According to Bloomberg News, US consumer confidence has surged in March, indicating that the solid growth that is taking place in the job market is offsetting the concerns Americans are having related to higher inflation, spending, and growth.
The Conference Board’s index was recorded as 105.7 in February, the lowest in one year. It escalated to 107.2 as per a report Tuesday. In a Bloomberg survey of economists, the median forecast is a reading of 107.
The surging confidence level of consumer
Although the confidence level was seen to surge, Americans are now going through the highest inflation since 1982, which is far exceeding the gains in wages and is being fueled further by the ongoing Ukrainian war. This has already caused many to curb their limit on spending for services and goods, and if there is a slowdown in buying and subsequent consumption, it will pose a risk to the growth of the economy.
The data for the inflation-adjusted spending will be made available on Thursday. A steady gain in the labor market has pushed the employment scenario back to what it was in the pre-pandemic levels in a few sectors, making the US households buoyant. About half a million jobs were added by the economy in March when the unemployment rate dropped to 3.7%, as per median projections in a Bloomberg survey much before the data released by the government Friday.
The percentage of consumers that said jobs were many increased to 57.2%, which is a record high. A separate report revealed that US job positions were near a record in February.
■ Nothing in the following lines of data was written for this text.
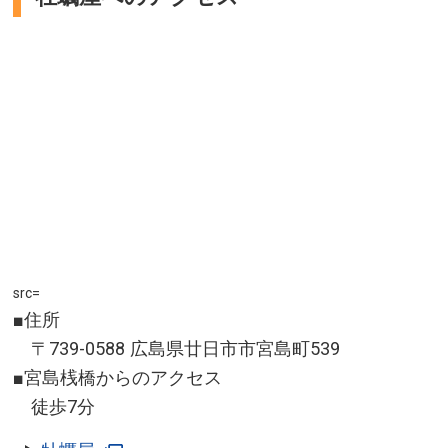
src=
■住所
〒739-0588 広島県廿日市市宮島町539
■宮島桟橋からのアクセス
徒歩7分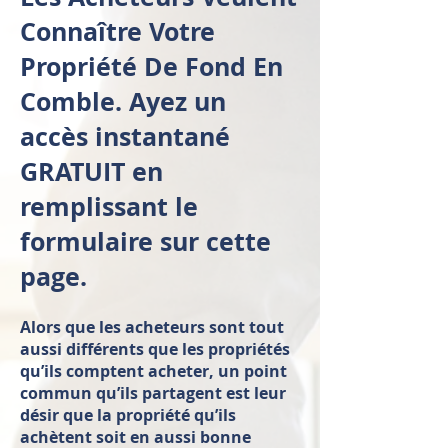
Connaître Votre
Propriété De Fond En
Comble. Ayez un
accès instantané
GRATUIT en
remplissant le
formulaire sur cette
page.
Alors que les acheteurs sont tout
aussi différents que les propriétés
qu’ils comptent acheter, un point
commun qu’ils partagent est leur
désir que la propriété qu’ils
achètent soit en aussi bonne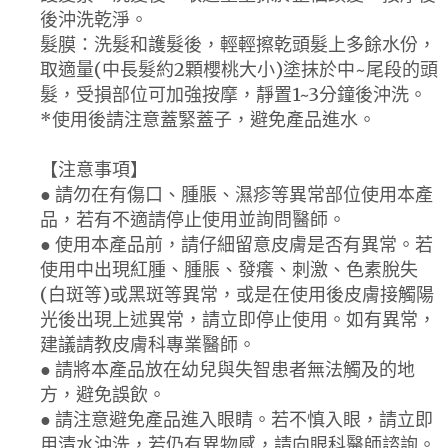
後沖洗乾淨。
髮膜：洗髮和護髮後，輕輕擦乾頭髮上多餘水份，
取適量(中長髮約2顆櫻桃大小)塗抹於中~尾段的頭
髮，受損部位可加強按摩，靜置1~3分鐘後沖洗。
*使用後請注意蓋緊蓋子，避免產品進水。
【注意事項】
● 請勿在有傷口、腫脹、濕疹等異常部位使用本產
品，若有不適請停止使用並詢問醫師。
● 使用本產品前，請仔細留意皮膚是否有異常。若
使用中出現紅腫、腫脹、發癢、刺激、色素脫失
(白斑等)或黑斑等異常，或是在使用後皮膚接觸陽
光後出現上述異常，請立即停止使用。如有異常，
建議請教皮膚科專業醫師。
● 請將本產品放在幼兒與失智患者無法觸及的地
方，避免誤飲。
● 請注意避免產品進入眼睛。若不慎入眼，請立即
用清水沖洗，若仍有異物感，請向眼科醫師諮詢。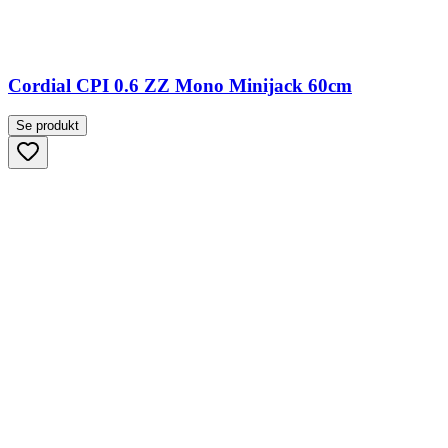
Cordial CPI 0.6 ZZ Mono Minijack 60cm
Se produkt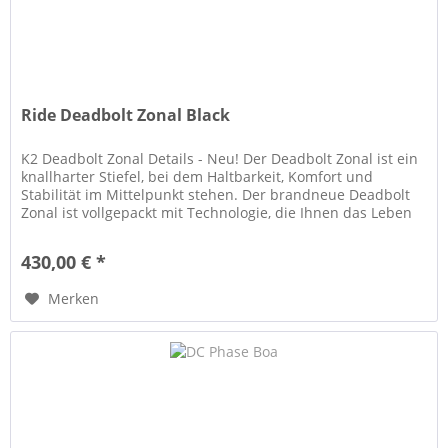
Ride Deadbolt Zonal Black
K2 Deadbolt Zonal Details - Neu! Der Deadbolt Zonal ist ein
knallharter Stiefel, bei dem Haltbarkeit, Komfort und
Stabilität im Mittelpunkt stehen. Der brandneue Deadbolt
Zonal ist vollgepackt mit Technologie, die Ihnen das Leben
am Berg...
430,00 € *
Merken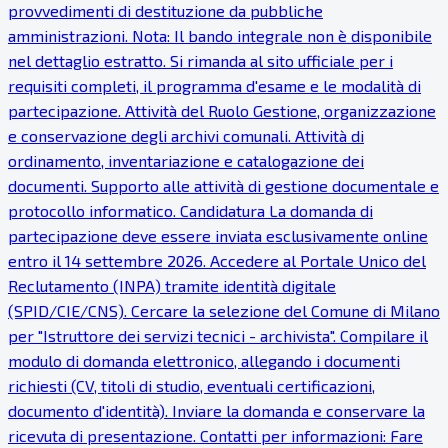
provvedimenti di destituzione da pubbliche
amministrazioni. Nota: Il bando integrale non è disponibile
nel dettaglio estratto. Si rimanda al sito ufficiale per i
requisiti completi, il programma d'esame e le modalità di
partecipazione. Attività del Ruolo Gestione, organizzazione
e conservazione degli archivi comunali. Attività di
ordinamento, inventariazione e catalogazione dei
documenti. Supporto alle attività di gestione documentale e
protocollo informatico. Candidatura La domanda di
partecipazione deve essere inviata esclusivamente online
entro il 14 settembre 2026. Accedere al Portale Unico del
Reclutamento (INPA) tramite identità digitale
(SPID/CIE/CNS). Cercare la selezione del Comune di Milano
per "Istruttore dei servizi tecnici - archivista". Compilare il
modulo di domanda elettronico, allegando i documenti
richiesti (CV, titoli di studio, eventuali certificazioni,
documento d'identità). Inviare la domanda e conservare la
ricevuta di presentazione. Contatti per informazioni: Fare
Bloomberg News reports that consumers were apprehensive about the prospects of short-term financial profits. That percentage of the population that felt their incomes would rise in the coming six months escalated; however, the number of people who thought their wages would drop was also seen to rise.
The Conference Board’s expectations index indicates the six-month outlook of consumers dropped to 76.6, the lowest ever since 2014.
Inflation anticipation
Concerns related to inflation became intense in March, as per the report. Consumers anticipate that the prices might rise to 7.9% in the coming year, which will be an all-time high.
A measure that indicates the home buying conditions was the lowest since November. Over the last three years, the mortgage rates have escalated to the highest level. The Federal Reserve tightens monetary policy to tame the erratic prices, making it unaffordable for many aspiring homeowners.